### Dataset extract
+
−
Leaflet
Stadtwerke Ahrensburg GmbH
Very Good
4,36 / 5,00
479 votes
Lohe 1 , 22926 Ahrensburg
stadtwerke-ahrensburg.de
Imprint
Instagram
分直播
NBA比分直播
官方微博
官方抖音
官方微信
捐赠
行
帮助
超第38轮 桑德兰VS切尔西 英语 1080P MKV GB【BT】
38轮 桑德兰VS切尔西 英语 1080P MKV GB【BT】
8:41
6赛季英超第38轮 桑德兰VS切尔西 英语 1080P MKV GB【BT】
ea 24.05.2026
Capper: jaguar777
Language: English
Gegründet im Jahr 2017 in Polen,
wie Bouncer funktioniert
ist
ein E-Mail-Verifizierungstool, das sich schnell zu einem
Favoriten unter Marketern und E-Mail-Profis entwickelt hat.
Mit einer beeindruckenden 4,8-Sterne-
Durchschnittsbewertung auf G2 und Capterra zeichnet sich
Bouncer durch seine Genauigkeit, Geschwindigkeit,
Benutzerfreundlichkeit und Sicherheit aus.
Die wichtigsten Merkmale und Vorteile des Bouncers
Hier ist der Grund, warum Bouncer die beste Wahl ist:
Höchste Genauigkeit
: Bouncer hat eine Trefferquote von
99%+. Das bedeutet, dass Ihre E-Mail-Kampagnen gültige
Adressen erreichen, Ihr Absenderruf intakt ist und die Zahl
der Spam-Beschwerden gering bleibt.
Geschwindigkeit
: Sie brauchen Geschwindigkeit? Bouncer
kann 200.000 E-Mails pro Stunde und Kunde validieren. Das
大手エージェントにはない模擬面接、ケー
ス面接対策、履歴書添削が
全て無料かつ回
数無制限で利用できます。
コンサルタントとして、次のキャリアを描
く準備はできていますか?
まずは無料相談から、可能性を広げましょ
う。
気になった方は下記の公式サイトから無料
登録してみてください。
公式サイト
######
### Dataset extract
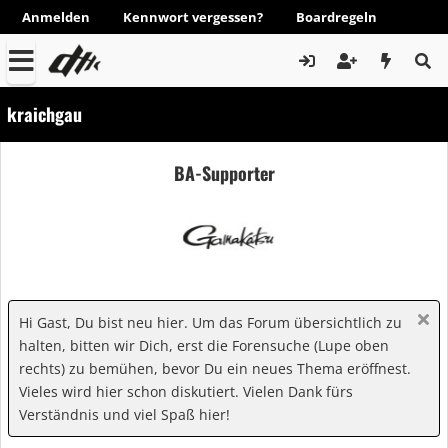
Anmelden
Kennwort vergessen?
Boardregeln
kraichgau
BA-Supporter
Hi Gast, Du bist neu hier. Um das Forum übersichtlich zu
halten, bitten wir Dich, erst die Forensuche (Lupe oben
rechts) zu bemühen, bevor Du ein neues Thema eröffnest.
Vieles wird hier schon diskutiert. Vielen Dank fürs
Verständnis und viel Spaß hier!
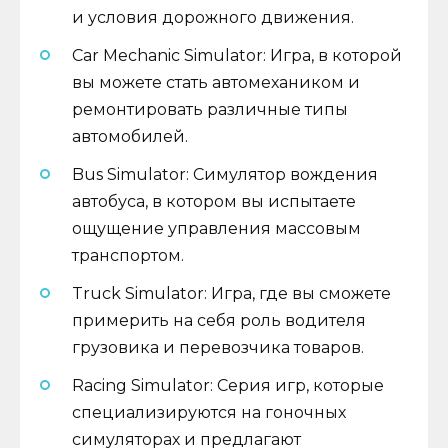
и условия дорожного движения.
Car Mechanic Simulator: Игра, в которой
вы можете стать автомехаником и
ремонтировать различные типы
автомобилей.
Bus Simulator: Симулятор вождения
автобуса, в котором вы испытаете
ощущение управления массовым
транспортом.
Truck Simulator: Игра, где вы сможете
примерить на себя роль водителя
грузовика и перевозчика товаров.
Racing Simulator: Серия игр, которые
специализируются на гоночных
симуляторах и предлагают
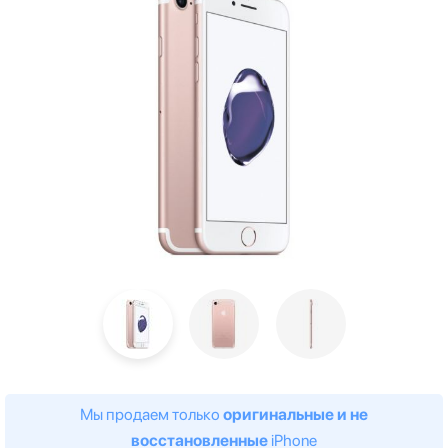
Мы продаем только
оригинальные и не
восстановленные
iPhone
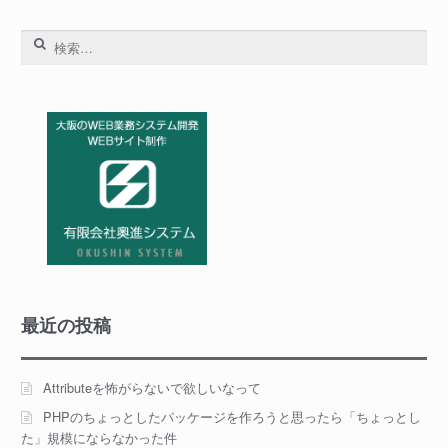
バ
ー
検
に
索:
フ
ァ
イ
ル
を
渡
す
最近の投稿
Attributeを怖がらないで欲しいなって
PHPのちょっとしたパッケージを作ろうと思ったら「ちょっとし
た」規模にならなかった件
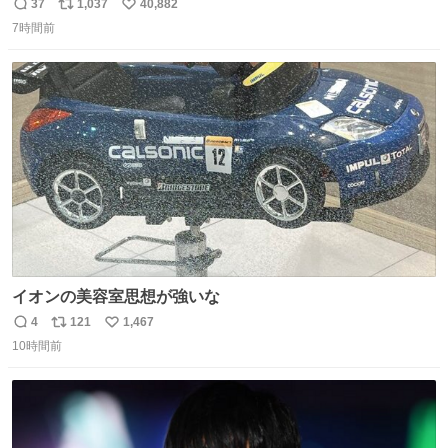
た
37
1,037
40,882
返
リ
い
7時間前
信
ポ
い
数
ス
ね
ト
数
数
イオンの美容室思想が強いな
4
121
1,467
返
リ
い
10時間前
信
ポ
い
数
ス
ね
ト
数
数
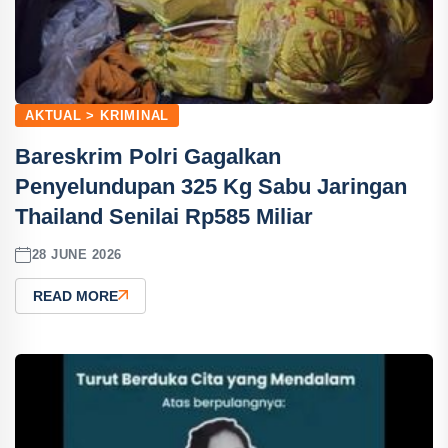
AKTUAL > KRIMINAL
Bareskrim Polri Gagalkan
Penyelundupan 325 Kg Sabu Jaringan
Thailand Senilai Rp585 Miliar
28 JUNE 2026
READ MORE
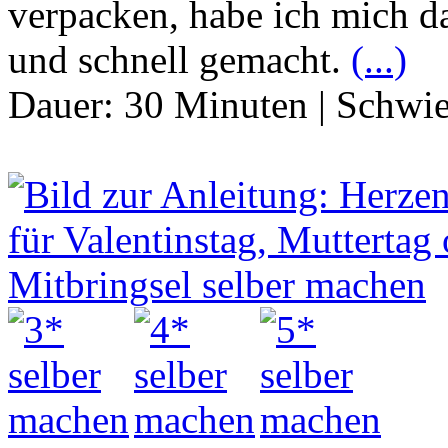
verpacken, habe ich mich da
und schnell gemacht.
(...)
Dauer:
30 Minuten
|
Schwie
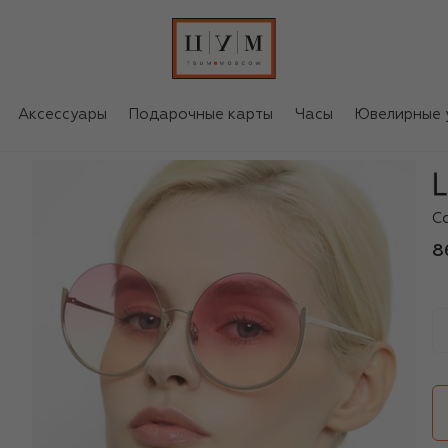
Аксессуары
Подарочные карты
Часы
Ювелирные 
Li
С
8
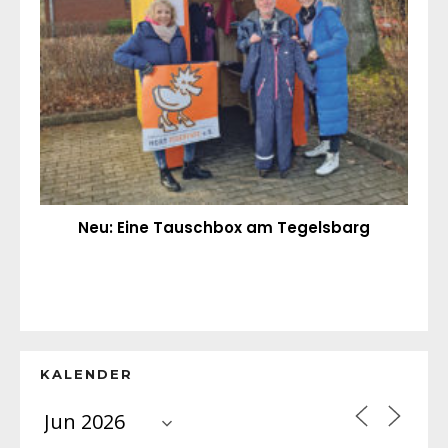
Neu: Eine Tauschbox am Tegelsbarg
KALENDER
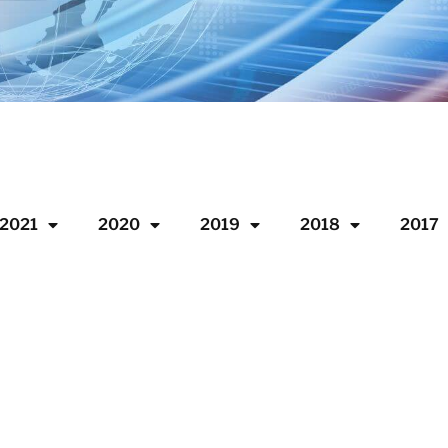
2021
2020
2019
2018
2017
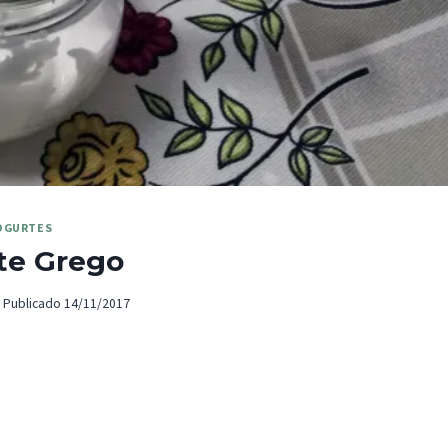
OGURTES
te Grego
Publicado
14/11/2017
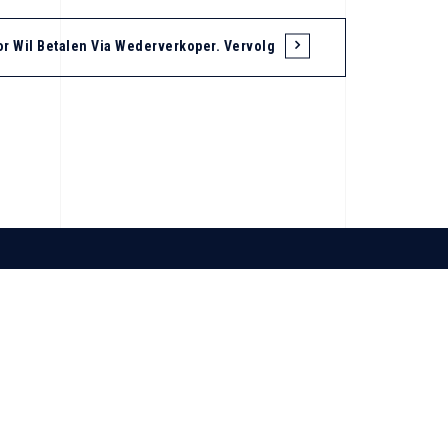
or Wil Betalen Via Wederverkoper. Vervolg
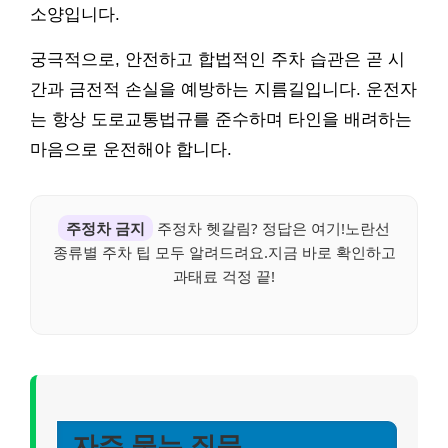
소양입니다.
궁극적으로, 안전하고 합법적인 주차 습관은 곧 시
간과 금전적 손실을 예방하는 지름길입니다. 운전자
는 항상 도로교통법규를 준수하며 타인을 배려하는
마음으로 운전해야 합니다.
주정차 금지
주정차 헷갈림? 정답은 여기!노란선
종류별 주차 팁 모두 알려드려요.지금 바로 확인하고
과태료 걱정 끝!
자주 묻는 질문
######
### Dataset extract
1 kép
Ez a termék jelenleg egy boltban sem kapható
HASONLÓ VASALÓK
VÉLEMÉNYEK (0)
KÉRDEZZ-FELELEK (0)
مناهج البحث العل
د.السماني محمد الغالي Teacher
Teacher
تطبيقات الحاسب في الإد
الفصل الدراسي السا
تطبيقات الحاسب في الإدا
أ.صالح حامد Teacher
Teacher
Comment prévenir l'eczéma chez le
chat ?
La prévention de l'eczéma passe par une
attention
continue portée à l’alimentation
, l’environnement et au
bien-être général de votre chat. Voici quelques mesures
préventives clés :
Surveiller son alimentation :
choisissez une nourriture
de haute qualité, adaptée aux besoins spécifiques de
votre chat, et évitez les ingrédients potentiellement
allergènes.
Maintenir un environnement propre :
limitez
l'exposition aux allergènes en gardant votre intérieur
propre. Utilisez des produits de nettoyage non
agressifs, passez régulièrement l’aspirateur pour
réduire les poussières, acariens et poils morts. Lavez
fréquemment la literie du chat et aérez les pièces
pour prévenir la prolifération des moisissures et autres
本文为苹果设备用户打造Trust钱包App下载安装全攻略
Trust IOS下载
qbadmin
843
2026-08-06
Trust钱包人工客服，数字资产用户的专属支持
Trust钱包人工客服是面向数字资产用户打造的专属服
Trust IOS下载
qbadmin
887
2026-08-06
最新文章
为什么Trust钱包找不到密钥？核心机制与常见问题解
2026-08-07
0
######
• About this task:
Show every line from the listing above in which the string "environnement" appears.

• Written response:
, l’environnement et au
Maintenir un environnement propre :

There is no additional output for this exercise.